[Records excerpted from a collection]
* * * * *

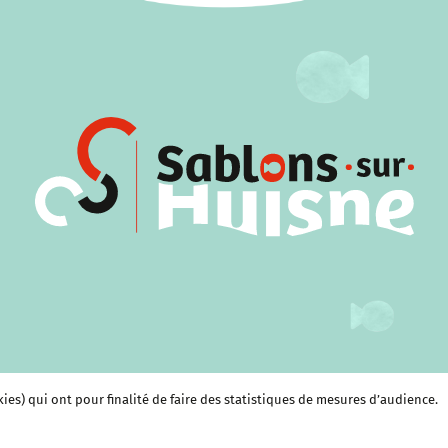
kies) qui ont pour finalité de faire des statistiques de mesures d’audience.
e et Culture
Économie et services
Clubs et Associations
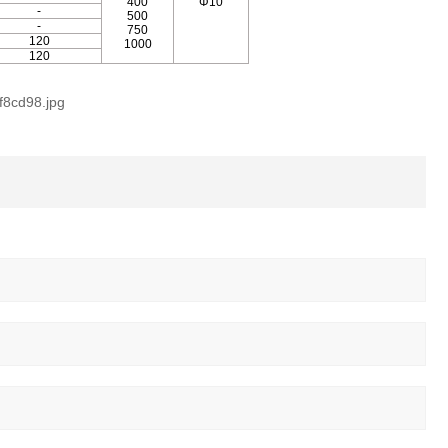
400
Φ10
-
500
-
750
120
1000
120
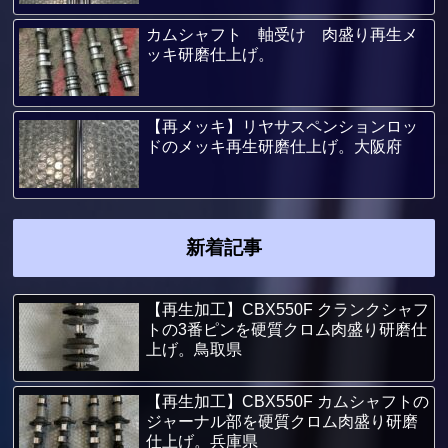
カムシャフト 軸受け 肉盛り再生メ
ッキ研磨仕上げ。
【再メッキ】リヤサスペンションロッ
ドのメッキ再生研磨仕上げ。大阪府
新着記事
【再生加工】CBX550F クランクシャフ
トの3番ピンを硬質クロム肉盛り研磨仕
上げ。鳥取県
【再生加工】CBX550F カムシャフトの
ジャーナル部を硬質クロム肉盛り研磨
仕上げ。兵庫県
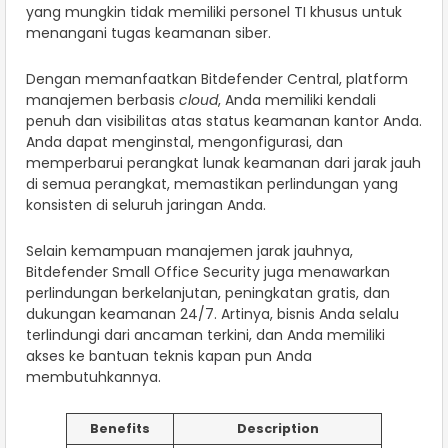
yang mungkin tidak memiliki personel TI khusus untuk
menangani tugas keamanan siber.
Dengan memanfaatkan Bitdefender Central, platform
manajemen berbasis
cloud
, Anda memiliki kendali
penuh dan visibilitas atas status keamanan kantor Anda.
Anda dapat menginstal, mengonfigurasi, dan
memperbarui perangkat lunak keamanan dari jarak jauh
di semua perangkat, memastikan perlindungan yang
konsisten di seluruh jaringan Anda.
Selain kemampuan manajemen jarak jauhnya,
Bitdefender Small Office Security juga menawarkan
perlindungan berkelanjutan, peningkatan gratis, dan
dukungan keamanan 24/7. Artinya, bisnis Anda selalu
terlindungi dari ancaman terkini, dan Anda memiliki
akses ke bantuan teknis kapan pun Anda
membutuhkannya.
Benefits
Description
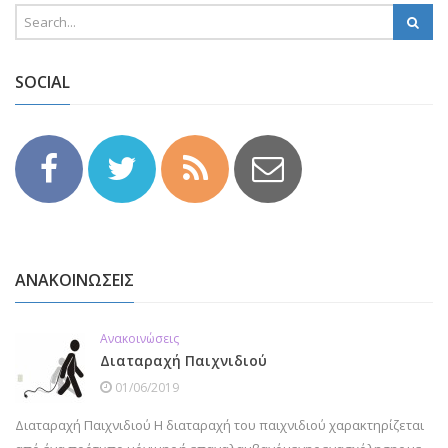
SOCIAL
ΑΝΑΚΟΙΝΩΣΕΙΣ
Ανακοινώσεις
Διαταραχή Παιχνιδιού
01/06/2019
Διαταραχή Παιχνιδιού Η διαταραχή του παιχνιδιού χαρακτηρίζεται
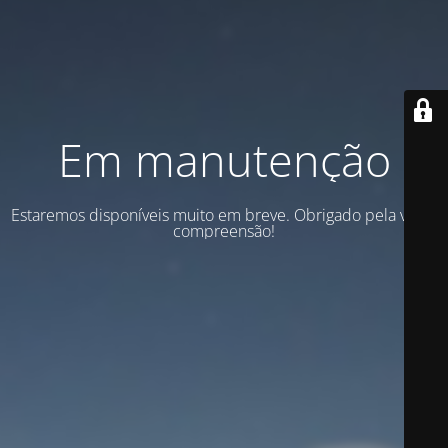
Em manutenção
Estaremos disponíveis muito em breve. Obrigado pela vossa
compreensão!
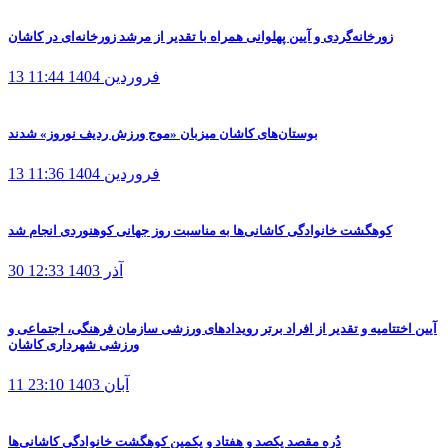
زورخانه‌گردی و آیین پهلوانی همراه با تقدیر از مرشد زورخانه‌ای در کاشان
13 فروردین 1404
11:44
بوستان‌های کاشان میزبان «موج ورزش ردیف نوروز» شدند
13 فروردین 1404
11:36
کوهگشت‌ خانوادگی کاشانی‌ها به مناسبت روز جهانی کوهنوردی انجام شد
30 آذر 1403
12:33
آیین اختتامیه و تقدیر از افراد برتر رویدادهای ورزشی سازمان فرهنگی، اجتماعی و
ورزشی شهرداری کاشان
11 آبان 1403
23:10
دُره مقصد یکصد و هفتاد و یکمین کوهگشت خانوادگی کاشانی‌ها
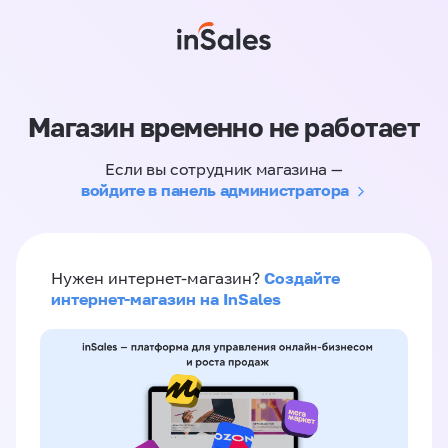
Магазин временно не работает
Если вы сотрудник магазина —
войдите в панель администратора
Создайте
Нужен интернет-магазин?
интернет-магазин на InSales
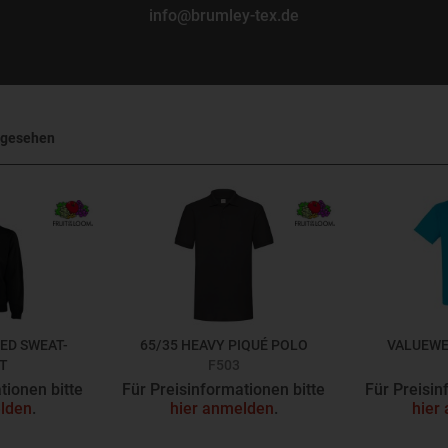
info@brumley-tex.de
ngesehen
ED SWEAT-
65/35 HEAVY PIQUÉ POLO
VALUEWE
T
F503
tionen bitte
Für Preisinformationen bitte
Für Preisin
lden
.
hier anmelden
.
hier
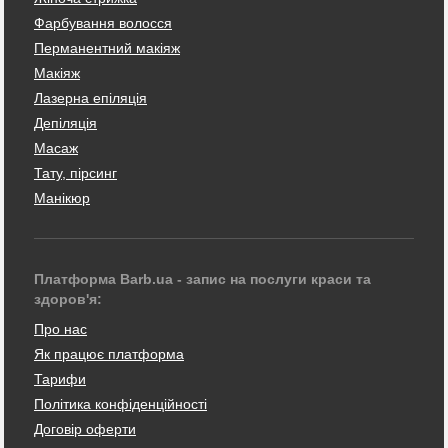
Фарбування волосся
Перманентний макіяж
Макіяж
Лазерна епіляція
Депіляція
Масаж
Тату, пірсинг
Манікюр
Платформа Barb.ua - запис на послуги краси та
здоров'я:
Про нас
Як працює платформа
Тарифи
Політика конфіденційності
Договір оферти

* * * * *


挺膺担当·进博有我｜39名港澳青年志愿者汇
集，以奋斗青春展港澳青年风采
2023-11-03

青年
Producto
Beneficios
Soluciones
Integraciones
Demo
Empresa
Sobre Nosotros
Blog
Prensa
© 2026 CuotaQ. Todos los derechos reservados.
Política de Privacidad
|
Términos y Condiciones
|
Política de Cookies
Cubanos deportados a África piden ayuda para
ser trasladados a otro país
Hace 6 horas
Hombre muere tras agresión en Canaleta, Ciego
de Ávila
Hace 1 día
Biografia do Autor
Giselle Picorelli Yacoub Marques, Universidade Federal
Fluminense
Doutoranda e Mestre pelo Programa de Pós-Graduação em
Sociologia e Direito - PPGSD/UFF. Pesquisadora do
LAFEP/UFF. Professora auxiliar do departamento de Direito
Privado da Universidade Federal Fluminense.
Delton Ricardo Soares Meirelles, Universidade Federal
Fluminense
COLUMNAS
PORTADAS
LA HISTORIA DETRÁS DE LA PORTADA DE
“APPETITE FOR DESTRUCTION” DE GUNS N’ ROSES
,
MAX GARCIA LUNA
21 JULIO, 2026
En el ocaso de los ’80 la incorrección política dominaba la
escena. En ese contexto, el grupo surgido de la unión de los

* * * * *

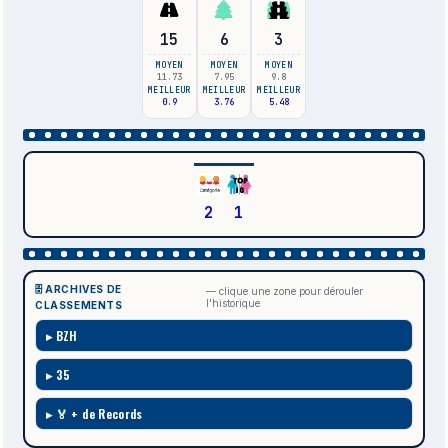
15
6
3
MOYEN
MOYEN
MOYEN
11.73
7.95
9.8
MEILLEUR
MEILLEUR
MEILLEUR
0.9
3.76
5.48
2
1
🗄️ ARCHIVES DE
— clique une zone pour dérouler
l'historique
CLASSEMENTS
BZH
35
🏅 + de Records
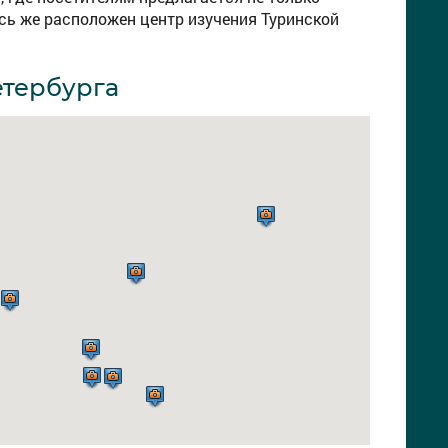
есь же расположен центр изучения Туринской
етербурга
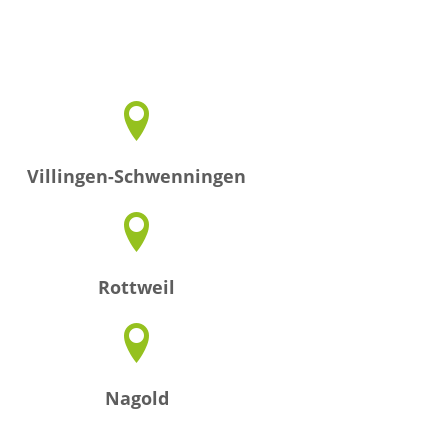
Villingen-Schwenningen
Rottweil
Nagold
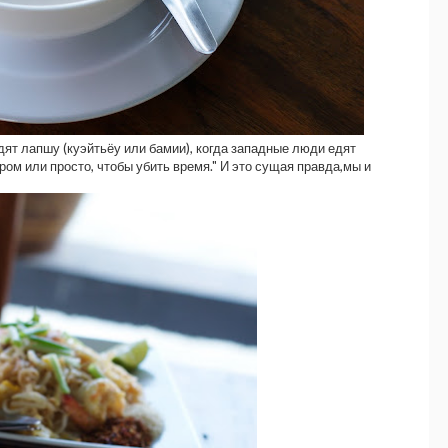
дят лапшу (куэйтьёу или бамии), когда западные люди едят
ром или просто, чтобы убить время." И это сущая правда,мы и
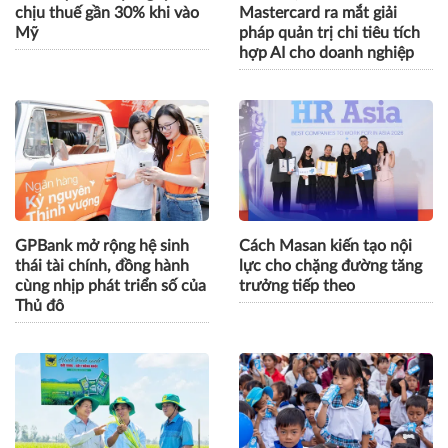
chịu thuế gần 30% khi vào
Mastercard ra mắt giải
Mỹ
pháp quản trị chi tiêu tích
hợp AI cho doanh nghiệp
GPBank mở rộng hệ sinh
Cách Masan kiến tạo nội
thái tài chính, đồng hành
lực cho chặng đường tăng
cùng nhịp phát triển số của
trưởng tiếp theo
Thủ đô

* * * * *

» **PROBLEM DESCRIPTION**
Every line in the data above that contains "pour" needs to be copied.

» **SOLUTION TO THIS EXERCISE**
kies) qui ont pour finalité de faire des statistiques de mesures d’audience.
— clique une zone pour dérouler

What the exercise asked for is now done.